_EXERCISE AIM_. Only the lines from the first line of the material below to the line containing "This screenshot has", inclusive, should be copied, each exactly as written.

:::

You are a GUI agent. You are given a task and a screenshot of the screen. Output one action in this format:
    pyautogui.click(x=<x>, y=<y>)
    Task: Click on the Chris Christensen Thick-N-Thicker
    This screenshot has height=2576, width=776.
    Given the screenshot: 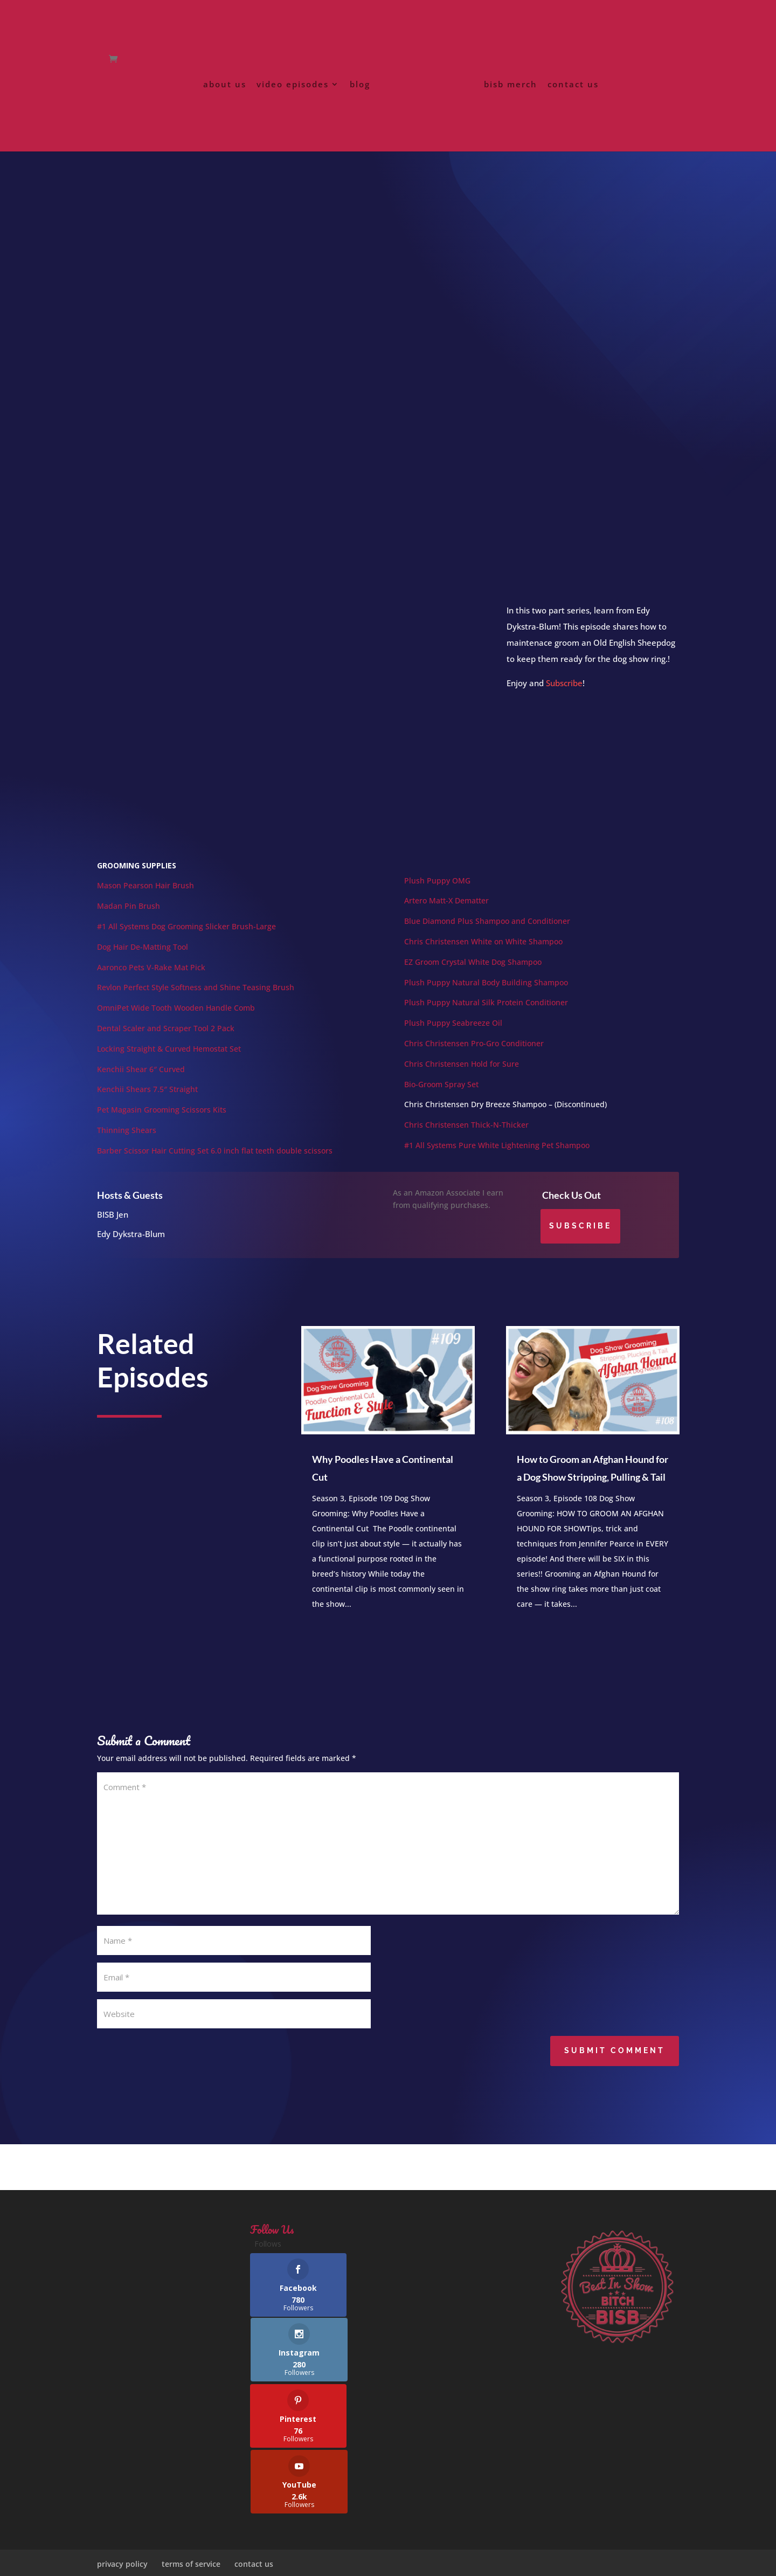 What is the action you would take?
    pyautogui.click(x=466, y=1137)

:::

_RESULT OF THIS EXERCISE_.
You are a GUI agent. You are given a task and a screenshot of the screen. Output one action in this format:
    pyautogui.click(x=<x>, y=<y>)
    Task: Click on the Chris Christensen Thick-N-Thicker
    This screenshot has height=2576, width=776.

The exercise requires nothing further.